Oregon was the latest in a series of states to try to increase their local gas tax in recent years as federal transportation funding has dried up.

The additional money transportation backers were seeking would have been collected on top of an 18.4-cent-per-gallon federal gas tax that is charged to all drivers in the U.S. to fill the federal government’s transportation funding coffers. 

The American Petroleum Institute says the gas tax increase would have brought the total amount of money that drivers in Oregon were charged at the pump to nearly 55 cents per gallon. 

As it stands now, Oregon drivers are paying almost 50 cents per gallon extra at the pump, according to the group. 

Lawmakers in Washington face a July 31 deadline to pass federal transportation funding before it expires, and they are struggling to come up with a way to pay for an extension of the measure. 
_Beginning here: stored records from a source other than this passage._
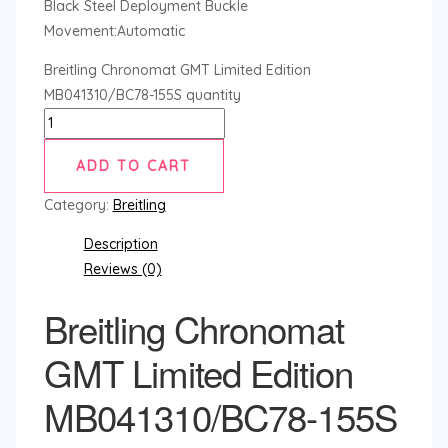
Black Steel Deployment Buckle
Movement:Automatic
Breitling Chronomat GMT Limited Edition
MB041310/BC78-155S quantity
ADD TO CART
Category:
Breitling
Description
Reviews (0)
Breitling Chronomat
GMT Limited Edition
MB041310/BC78-155S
Prior to Brown's announcement, transportation advocates in Washington have pointed to the willingness of states like Oregon to raise their own gas tax as evidence that a national hike would be politically palatable this year. 

Conservative groups in Washington have made clear they would consider an increase in the federal fuel levy a tax hike, however.

The federal gas tax has been the main source of transportation funding for decades, but it has not been increased since 1993, sapping its buying power.

While the tax hike has backing from business associations and unions, opposition from conservative groups, such as Heritage Action and the Club for Growth, led GOP leaders in the House to call it a nonstarter.

The federal government typically spends about $50 billion per year on transportation projects, but the gas tax will only bring in $34 billion annually without an increase.  

The Department of Transportation has said the Highway Trust Fund will run out of money in late July or early August if Congress does not come to an agreement on an extension in the next couple of weeks.

Oregon has separately moved to test a system where drivers pay gas taxes based on the number of miles they travel instead of by the gallon. 

The plan, known in transportation circles as the vehicle miles traveled (VMT) tax, has faced opposition over privacy concerns in Washington when it has been floated as alternative to the increasing the national gas tax.